What is needed: Taking the line that contains "Wrap output in" as the first and the final line of the records as the last, write out every line between them exactly, ends included, and nothing else.

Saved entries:
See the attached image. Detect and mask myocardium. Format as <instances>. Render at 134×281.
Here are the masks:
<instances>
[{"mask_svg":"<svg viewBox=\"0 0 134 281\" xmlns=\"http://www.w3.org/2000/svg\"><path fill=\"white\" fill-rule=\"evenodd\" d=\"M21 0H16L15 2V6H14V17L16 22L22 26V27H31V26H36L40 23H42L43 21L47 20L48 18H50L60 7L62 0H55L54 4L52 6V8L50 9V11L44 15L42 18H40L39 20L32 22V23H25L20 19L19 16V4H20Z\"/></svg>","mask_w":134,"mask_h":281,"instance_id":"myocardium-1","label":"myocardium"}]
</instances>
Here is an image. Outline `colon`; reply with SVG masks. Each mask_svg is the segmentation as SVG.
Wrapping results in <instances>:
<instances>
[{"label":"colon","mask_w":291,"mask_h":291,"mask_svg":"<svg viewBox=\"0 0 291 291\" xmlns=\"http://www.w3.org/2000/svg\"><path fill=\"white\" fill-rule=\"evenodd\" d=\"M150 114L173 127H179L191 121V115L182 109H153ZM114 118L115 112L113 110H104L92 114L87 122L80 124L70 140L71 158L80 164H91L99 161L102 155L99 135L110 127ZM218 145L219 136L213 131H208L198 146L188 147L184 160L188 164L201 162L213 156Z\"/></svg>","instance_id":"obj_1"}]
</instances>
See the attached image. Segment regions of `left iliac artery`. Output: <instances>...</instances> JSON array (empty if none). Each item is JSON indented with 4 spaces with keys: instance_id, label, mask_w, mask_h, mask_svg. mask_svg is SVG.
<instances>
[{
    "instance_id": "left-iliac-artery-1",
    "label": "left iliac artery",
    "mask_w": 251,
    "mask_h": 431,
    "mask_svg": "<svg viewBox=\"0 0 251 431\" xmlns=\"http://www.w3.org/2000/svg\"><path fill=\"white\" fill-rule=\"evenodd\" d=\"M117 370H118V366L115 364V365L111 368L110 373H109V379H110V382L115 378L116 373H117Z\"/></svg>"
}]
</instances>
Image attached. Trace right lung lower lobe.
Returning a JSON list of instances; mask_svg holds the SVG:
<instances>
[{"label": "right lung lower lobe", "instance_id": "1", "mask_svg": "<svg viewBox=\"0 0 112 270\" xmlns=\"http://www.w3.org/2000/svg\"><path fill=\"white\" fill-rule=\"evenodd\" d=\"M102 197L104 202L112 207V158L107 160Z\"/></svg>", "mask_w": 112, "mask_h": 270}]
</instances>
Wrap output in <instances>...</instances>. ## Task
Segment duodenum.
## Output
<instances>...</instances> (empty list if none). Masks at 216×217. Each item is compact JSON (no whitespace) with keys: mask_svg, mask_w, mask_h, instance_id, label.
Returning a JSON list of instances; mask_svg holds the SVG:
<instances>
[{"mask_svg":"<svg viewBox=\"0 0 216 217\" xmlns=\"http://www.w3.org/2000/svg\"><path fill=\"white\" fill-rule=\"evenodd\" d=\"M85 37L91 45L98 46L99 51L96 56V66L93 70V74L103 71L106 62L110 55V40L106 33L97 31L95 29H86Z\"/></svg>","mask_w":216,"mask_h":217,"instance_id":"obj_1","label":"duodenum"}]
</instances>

Result for this exercise:
Wrap output in <instances>...</instances>. ## Task
Segment duodenum.
## Output
<instances>...</instances> (empty list if none). Masks at 216×217. Each item is compact JSON (no whitespace) with keys: mask_svg, mask_w, mask_h, instance_id, label.
Returning a JSON list of instances; mask_svg holds the SVG:
<instances>
[{"mask_svg":"<svg viewBox=\"0 0 216 217\" xmlns=\"http://www.w3.org/2000/svg\"><path fill=\"white\" fill-rule=\"evenodd\" d=\"M85 37L91 45L98 46L99 51L96 56V66L93 70V74L103 71L106 62L110 55V40L106 33L97 31L95 29H86Z\"/></svg>","mask_w":216,"mask_h":217,"instance_id":"obj_1","label":"duodenum"}]
</instances>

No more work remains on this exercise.